Commentary

'The same old names have been running this community for years'

Posted

The 2018 candidate filing deadline has come and gone. There are a record number of new faces seeking public office for the first time, and not just statewide, but locally as well. I am encouraged that many local residents like myself are standing up on the right and the left to serve their community.

This should stand as a warning to all career politicians in our community. While I won’t single out anyone specifically, it’s obvious that our representatives have not had our best interest at heart. The same old names have been running this community for years. They simply jump from one position to the next. This is not just a Republican or Democrat feeling. This is a feeling that many of us in our local community have felt.

It’s easy to divide Franklin County on a partisan level, but instead of complaining about the wedge issues that keep us apart, we should focus on what our community needs: economic growth.

Frankfort is a very unique state capital being the fourth smallest state capital in the nation. State government is our largest employer, but state government can also hinder growth as well. These are issues I would like to tackle at the state level. I’ve been watching as our population has remained stable, our housing market remained stagnant, and property taxes have risen far above surrounding county tax rates. Our state and local issues do work in tandem with each other.

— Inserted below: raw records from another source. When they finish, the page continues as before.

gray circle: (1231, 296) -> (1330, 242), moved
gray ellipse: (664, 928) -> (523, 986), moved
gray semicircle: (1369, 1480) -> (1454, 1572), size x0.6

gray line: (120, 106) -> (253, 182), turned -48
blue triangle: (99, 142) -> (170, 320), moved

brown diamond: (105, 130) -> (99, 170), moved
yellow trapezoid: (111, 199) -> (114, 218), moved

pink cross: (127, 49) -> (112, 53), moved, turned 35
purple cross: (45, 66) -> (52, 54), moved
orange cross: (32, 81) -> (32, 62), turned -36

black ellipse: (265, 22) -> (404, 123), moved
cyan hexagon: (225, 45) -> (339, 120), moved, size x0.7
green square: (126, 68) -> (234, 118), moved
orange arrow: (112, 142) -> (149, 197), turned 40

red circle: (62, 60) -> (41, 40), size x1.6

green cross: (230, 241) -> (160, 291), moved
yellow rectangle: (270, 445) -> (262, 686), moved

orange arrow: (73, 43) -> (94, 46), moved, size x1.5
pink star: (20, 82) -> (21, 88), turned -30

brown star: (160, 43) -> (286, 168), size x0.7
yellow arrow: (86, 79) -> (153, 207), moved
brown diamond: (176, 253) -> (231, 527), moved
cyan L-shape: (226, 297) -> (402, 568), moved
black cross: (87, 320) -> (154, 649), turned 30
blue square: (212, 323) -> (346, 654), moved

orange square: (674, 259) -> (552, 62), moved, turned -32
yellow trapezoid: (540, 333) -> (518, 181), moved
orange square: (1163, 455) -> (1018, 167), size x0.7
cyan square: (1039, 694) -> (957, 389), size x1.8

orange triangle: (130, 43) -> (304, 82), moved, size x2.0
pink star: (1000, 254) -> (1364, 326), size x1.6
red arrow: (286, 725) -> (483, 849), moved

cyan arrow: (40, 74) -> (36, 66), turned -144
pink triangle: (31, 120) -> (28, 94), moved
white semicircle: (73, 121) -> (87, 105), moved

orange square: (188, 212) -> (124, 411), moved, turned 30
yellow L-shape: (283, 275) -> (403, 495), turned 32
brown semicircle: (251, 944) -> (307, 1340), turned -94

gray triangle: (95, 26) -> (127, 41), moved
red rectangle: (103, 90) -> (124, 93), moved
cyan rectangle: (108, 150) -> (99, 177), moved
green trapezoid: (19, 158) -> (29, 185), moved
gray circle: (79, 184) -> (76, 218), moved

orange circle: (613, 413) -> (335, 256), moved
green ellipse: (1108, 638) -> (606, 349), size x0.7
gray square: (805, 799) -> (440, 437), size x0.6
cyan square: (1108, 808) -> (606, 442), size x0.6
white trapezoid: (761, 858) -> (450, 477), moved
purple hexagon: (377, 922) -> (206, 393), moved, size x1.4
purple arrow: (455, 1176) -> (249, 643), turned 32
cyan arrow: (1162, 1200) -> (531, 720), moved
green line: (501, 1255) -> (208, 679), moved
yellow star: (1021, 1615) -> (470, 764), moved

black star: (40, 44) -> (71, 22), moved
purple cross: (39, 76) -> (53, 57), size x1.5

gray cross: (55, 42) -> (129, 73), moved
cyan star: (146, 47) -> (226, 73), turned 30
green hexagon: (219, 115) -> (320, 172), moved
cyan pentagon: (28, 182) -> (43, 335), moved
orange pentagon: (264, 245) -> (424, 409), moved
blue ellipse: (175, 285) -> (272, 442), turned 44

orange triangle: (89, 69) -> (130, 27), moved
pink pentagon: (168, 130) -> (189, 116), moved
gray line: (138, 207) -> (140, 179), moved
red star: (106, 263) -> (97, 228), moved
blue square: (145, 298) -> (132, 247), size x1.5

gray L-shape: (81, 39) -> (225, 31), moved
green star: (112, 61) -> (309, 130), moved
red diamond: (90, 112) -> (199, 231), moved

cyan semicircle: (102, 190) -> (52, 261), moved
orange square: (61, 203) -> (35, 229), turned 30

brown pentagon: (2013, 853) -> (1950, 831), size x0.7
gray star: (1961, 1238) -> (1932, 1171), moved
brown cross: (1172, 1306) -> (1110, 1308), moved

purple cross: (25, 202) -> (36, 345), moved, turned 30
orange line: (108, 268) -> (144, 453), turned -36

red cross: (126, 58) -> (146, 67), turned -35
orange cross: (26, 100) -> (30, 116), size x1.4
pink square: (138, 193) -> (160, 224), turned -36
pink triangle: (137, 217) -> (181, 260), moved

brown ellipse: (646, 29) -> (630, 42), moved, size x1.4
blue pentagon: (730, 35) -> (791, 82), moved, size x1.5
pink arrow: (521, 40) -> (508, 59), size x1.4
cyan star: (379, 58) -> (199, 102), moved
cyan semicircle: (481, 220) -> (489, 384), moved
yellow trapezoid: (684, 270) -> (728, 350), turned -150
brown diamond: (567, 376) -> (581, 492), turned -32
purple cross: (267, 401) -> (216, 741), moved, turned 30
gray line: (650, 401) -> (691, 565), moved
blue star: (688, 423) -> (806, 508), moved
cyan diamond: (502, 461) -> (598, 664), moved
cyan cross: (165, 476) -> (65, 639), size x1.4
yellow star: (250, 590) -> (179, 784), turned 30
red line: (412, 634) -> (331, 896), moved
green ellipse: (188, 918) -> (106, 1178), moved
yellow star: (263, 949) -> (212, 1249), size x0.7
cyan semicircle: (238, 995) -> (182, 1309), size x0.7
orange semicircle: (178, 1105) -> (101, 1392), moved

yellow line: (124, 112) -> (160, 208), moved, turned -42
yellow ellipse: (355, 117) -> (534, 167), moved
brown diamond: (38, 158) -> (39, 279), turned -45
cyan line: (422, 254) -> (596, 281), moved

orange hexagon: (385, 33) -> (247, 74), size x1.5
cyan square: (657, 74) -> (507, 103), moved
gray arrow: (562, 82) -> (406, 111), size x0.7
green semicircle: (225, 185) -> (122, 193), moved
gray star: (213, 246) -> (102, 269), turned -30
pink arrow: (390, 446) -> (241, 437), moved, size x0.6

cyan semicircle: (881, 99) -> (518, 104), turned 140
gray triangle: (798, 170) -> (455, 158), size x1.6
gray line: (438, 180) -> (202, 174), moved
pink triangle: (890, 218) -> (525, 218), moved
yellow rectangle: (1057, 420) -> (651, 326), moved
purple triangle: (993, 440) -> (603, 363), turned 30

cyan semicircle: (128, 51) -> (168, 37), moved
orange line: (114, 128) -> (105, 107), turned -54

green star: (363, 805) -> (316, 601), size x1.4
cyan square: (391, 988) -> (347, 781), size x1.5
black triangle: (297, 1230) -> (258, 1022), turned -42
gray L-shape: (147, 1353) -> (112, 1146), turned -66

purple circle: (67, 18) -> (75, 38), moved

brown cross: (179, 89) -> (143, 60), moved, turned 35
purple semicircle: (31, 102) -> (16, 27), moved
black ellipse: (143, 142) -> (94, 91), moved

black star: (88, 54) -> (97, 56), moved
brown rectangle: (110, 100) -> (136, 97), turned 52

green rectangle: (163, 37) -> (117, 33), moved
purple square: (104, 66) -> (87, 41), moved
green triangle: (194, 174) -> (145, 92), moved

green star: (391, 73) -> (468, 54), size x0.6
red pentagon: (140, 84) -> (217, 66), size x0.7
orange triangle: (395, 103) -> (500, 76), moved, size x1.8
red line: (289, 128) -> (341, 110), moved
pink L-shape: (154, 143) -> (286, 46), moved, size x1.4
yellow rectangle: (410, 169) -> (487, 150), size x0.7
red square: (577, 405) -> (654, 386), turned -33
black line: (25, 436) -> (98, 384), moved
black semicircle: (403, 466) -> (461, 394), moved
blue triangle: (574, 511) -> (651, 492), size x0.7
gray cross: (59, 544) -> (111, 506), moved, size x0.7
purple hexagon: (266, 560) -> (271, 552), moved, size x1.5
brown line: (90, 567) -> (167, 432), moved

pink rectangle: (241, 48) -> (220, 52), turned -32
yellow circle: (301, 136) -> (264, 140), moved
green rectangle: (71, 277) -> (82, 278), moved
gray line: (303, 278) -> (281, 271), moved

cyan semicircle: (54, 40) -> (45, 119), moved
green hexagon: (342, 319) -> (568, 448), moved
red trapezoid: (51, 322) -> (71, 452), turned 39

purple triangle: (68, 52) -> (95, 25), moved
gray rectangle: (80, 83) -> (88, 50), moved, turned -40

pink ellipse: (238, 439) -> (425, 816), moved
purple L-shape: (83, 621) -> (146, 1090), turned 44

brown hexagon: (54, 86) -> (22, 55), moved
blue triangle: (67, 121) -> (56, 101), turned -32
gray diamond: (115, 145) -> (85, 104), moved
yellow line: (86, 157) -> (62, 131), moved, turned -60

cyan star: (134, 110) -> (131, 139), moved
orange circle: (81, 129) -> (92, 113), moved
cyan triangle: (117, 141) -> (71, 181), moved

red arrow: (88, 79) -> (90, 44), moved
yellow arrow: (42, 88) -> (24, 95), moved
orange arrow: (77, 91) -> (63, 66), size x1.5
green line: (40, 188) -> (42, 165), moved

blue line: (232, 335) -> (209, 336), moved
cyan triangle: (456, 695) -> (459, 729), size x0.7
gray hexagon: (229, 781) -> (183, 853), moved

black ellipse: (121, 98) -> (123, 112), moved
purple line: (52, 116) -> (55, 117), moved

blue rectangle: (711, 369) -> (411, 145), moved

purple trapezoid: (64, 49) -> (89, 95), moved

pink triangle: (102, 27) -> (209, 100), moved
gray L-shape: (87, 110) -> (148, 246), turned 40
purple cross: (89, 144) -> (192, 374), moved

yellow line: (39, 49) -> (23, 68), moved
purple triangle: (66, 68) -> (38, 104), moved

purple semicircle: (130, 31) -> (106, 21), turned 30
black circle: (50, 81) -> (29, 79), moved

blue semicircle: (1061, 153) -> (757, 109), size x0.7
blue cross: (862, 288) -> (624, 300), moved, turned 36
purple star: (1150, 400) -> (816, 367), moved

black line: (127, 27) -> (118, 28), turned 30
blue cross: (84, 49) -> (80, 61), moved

What can be done? Well, first and foremost is demand more from the state government for the “in lieu of tax” payment we receive due to tax-exempt state property. Frankfort receives $195,000 a year in lieu of property taxes in the state budget. This is honestly a slap in the face to all local residents. While we do enjoy the small offset of having occupational taxes from people who work here but don’t live here; the loss of property tax revenue significantly affects our community and especially the Frankfort Independent School system.

We should collect taxes on government-owned property not protected by the constitutional exemption. Yes, you read that right. Section 170 of the Kentucky Constitution says “there shall be exempt from taxation public property used for public purposes.” I don’t believe government-owned rental property, for example the shops at Fountain Place, meet this constitutional exemption as they no longer serve public purpose when rented. While this might not do much for us now, as we are losing those shops, this does happen in other areas of the state as well.

I wouldn’t immediately demand the state to begin paying property taxes on those properties, but, rather I would urge them strongly to sell. Our government does not need to be in the rental property business and honestly our cash-strapped state cannot afford any more expenditures at the moment. I would also press the state government to sell some of the vacant and unused land they own here in Franklin County. If they haven’t found a purpose for it yet, why not release it for development? The good news is, according to KRS 42.205 “the net proceeds from the sale of real property owned by the Commonwealth or any agency thereof” is to be deposited into the permanent pension fund.

While these are just a few of my ideas, there are plenty more I can’t put in one article. It seems to me that these options have always been there, but local officials and state representatives look over them to press their own agendas far too often. It’s time for change and that only happens by electing individuals with fresh ideas and different perspectives. We cannot expect the leadership that has gotten us into this position to get us out. Repeating the same mistakes over and over again while expecting a different result is the definition of insanity.

The same holds true when we continue to elect ineffective representatives to be our voice.

Calen Studler is a Republican candidate for District 57 state representative.